A premissa é batida: John e Jane Smith (os personagens de Pitt e Jolie, sendo que “Smith” é um sobrenome americano tão comum quanto “Silva”), são dois assassinos profissionais que trabalham para organizações diferentes, sem que em cinco ou seis anos de casamento tenham conhecimento desta peculiar atividade de um e outro. Como são assassinos bonzinhos, só matam bandidos. No dia a dia, para deixar claro o tédio em que se transformou o relacionamento do casal, os comentários são sobre a adição de ervilhas no prato preparado no jantar e a troca das cortinas da sala. Por isso a busca pelo terapeuta – para constatar que, de vez em quanto, um sente vontade de matar o outro. Vontade que poderá ser facilmente realizada a partir do momento em que, no objetivo de dizimar o mesmo alvo, acabam intervindo no trabalho um do outro, e tendo que voltar suas pistolas para o próprio cônjuge.

Está iniciada a seqüência de comédia, pancadaria e tiroteio. Com entremeios em que piadas engraçadinhas sobre as vicissitudes do casamento são liberadas com mordacidade calculada. Brad Pitt mostrou que consegue ser muito engraçado como o pugilista cigano Mickey O’Neil de Snatch(2000), de Guy Ritchie. Aqui, falta alguma coisa. Um timmig mais apurado ou anedotas sobre o matrimônio que conseguissem ser mais bem escritas que qualquer um dos textos de Luis Fernando Veríssimo, por exemplo. Teve quem gargalhou no trecho em que a comparação sobre o número de mortes de cada um fez analogia clara com a lista de relações sexuais antes do casamento.

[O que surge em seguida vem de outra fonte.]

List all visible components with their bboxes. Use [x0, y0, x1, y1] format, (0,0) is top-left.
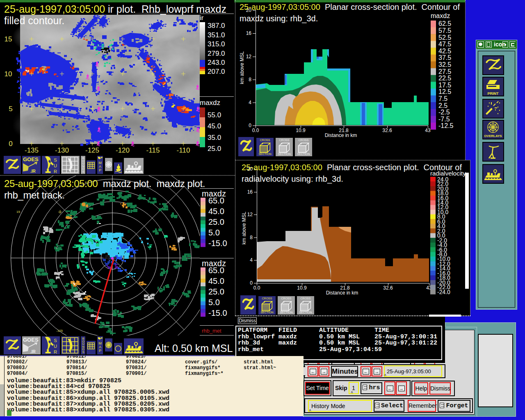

Eu levantei a sobrancelha esquerda.

O grande segredo é assumir o caráter quase exclusivamente estético a que o filme se reduz. Se a seqüência de gracejos não leva a um roteiro com novidades, os personagens têm a profundidade de um pires (e eu confesso que esperei com uma certa ansiedade para assistir ao tão comentado desempenho de Vince Vaughn, que diziam estar ótimo como o parceiro de Pitt que, depois de lidar com terríveis criminosos, vai para a casa do subúrbio onde mora com a mãe…), o lance mesmo são os grandes closes nos atores, o balé de rajadas de metralhadores e a correria cansativamente coreografada. Afinal, não é sempre que se pode contar com a beleza de dois ícones tão desejados em uma mesma película. Angelina e seus lábios grossos é uma obra à parte. Assistir à qualquer cena em que ela esteja presente já é um espetáculo que, considerando-se o filme não ser grande coisa, fazem valer à pena o preço do ingresso. Quem se importa se o a sua atuação não seja muito dada a gracinhas ou se o seu corre-corre não a diferencie da Lara Croft de Tomb Raider (2001), quando aquele par de coxas está presente para adornar aquele corpão? Bom, as moças talvez se importem… Para elas é que o Brad Pitt está presente.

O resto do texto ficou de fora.